Marianne Sheridan and Connell Waldron attend secondary school in a small town in Ireland and will soon be going off to college. They are smart, like to read, are interested in world events, and care about social justice. Marianne lives with her brother and her widowed mother. They are a wealthy family, but her brother, Alan, is verbally and physically abusive toward Marianne, and her mother, instead of intervening, takes Alan’s side. Marianne has low self-esteem from years of internalizing her brother’s verbal abuse. 

Connell’s mother, Lorraine, works as a cleaner. She dropped out of school when she became pregnant with Connell and never told anyone who the father was. Lorraine cleans the Sheridans’ house twice weekly. Since she doesn’t drive, Lorraine needs Connell to pick her up when she is done, so Connell and Marianne see each other often. Connell is self-conscious about his origins, naturally shy, inarticulate in conversations, and indecisive.

At school, Marianne is deliberately antisocial and is considered a misfit, whereas Connell is handsome and athletic, and is therefore popular despite his private insecurities. Publicly, Marianne ignores Connell to avoid harming his social standing, but privately she tells Connell bluntly that she has feelings for him. Cornell has feelings for Marianne, too, but he thinks of their relationship as a private matter and not to be shared with the rest of the world. His feelings are partly based partly on wanting to protect his social status, but also he connects with Marianne in a way he does not connect with anyone else and does not fully understand. 

Lorraine is aware that Marianne and Connell are growing close and approves since she likes Marianne a great deal. After Marianne and Connell begin a sexual relationship, over time Connell becomes more willing to be seen with Marianne in public. The relationship ends abruptly, however, when Connell asks one of the school’s most popular girls, not Marianne, to the dance for graduating seniors. Lorraine is furious at Connell, and Marianne is so humiliated that she stops attending school. Connell is ashamed and wants to apologize to Marianne, but she ignores his calls and texts.

Connell and Marianne meet again while attending university in Dublin, when her current boyfriend, a political right-winger named Gareth, invites Connell to a party. Marianne and Connell reconnect and resume their relationship. However, whereas she is comfortable in the upper-class university environment and has become much more sociable than she was in school, Connell continually feels out of place at university. Connell’s sense of social inferiority leads to a second breakup with Marianne after a few months. Connell goes on to have a relationship with another student, Helen, who is more conventional than Marianne and condescends toward him. When Connell and Marianne both win a coveted scholarship, both his social standing and his financial situation improve. However, he still feels restless and unhappy at university.

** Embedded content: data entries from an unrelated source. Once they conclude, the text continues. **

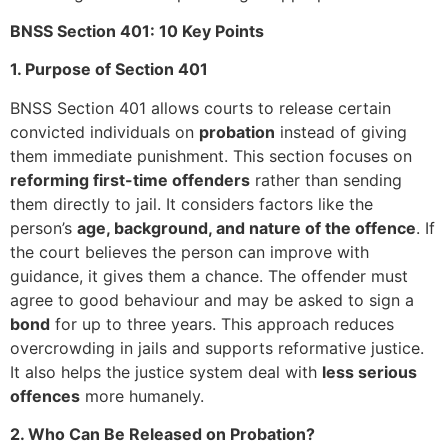
BNSS Section 401: 10 Key Points
1. Purpose of Section 401
BNSS Section 401 allows courts to release certain
convicted individuals on
probation
instead of giving
them immediate punishment. This section focuses on
reforming first-time offenders
rather than sending
them directly to jail. It considers factors like the
person’s
age, background, and nature of the offence
. If
the court believes the person can improve with
guidance, it gives them a chance. The offender must
agree to good behaviour and may be asked to sign a
bond
for up to three years. This approach reduces
overcrowding in jails and supports reformative justice.
It also helps the justice system deal with
less serious
offences
more humanely.
2. Who Can Be Released on Probation?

Marianne has other relationships as well. She was a virgin before being with Connell, but during a relationship with Jamie, who is from a family even wealthier than her own, Marianne discovers that she wants to be dominated and physically abused during sex. When Marianne shares this fact with Connell, she assures him that her behavior with her boyfriend is an act. For Connell, she says, she really would do anything. Marianne continues to suffer abuse at the hands of her brother and mother when she is home for visits. She breaks up with Jamie after he behaves badly in front of others during a European trip. Connell comforts her, but she does not get back together with Connell. During a study year in Sweden, Marianne has another sado-masochistic relationship, this time with a photographer named Lukas. However, when Lukas mentions love, Marianne ends their relationship abruptly.

Throughout their relationship, violence repeatedly impacts Marianne and Connell in unexpected ways. Marianne’s relationship with Jamie suffers strain and Marianne and Connell are drawn closer together when Connell is mugged and Marianne tenderly sees to his injuries in front of Jamie and other friends. The suicide of a friend from school days not only sends Connell into a severe depression but also leads to Helen’s breaking up with Connell when she sees at the funeral how much Connell still cares for Marianne. During a later summer back home, Connell rushes to be with Marianne after Alan breaks her nose by smashing a door in her face. Connell threatens to kill Alan if he mistreats Marianne again.

By the time graduation from university approaches, Marianne understands that she and Connell have been good for each other, despite all the troubled times. Connell has developed a desire to write fiction professionally and is showing a romantic interest in Sadie, a past editor at the campus literary magazine. When Connell is accepted to a graduate program in creative writing in New York, Marianne tells him he should go, and that she will always be there for him.